- PROBLEM STATEMENT -
From the first line to the last, repeat the data exactly but leave out the pictures.

(Items listed in a dataset)
BEGIN
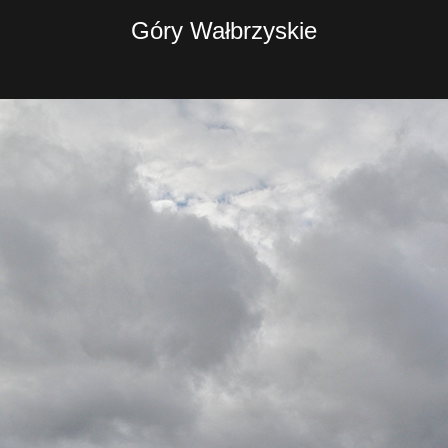
Góry Wałbrzyskie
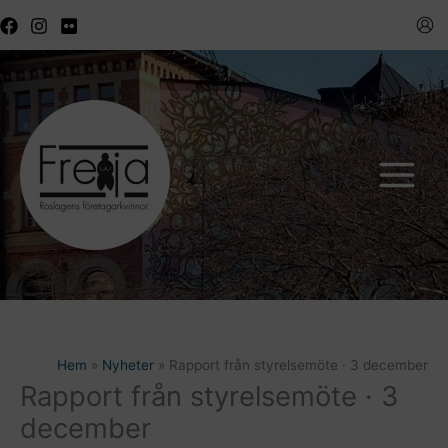
Hoppa
till
innehåll
Hem
Nyheter
Rapport från styrelsemöte · 3 december
Rapport från styrelsemöte · 3
december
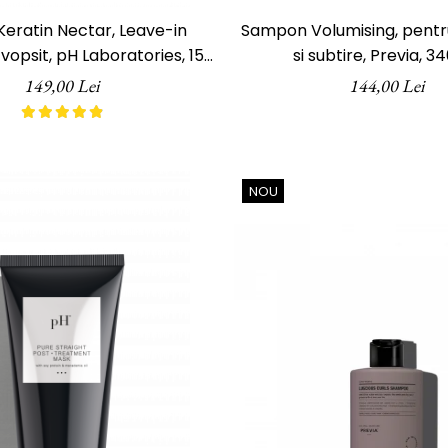
eratin Nectar, Leave-in
Sampon Volumising, pentru
vopsit, pH Laboratories, 150
si subtire, Previa, 3
ml
149,00 Lei
144,00 Lei
NOU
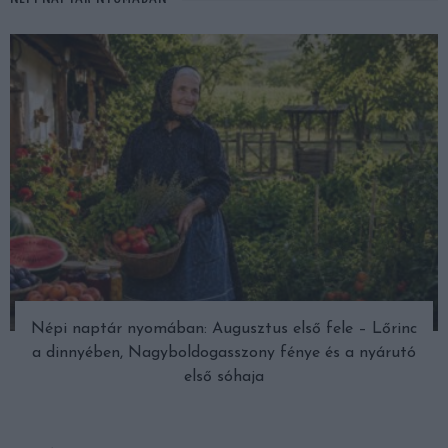
Népi naptár nyomában: Augusztus első fele – Lőrinc
a dinnyében, Nagyboldogasszony fénye és a nyárutó
első sóhaja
END
- FINAL ANSWER -
Góry Wałbrzyskie
Hoppa
till
innehåll
Hem
Nyheter
Rapport från styrelsemöte · 3 december
Rapport från styrelsemöte · 3
december
eratin Nectar, Leave-in
Sampon Volumising, pentru
vopsit, pH Laboratories, 150
si subtire, Previa, 3
ml
149,00 Lei
144,00 Lei
NOU
Népi naptár nyomában: Augusztus első fele – Lőrinc
a dinnyében, Nagyboldogasszony fénye és a nyárutó
első sóhaja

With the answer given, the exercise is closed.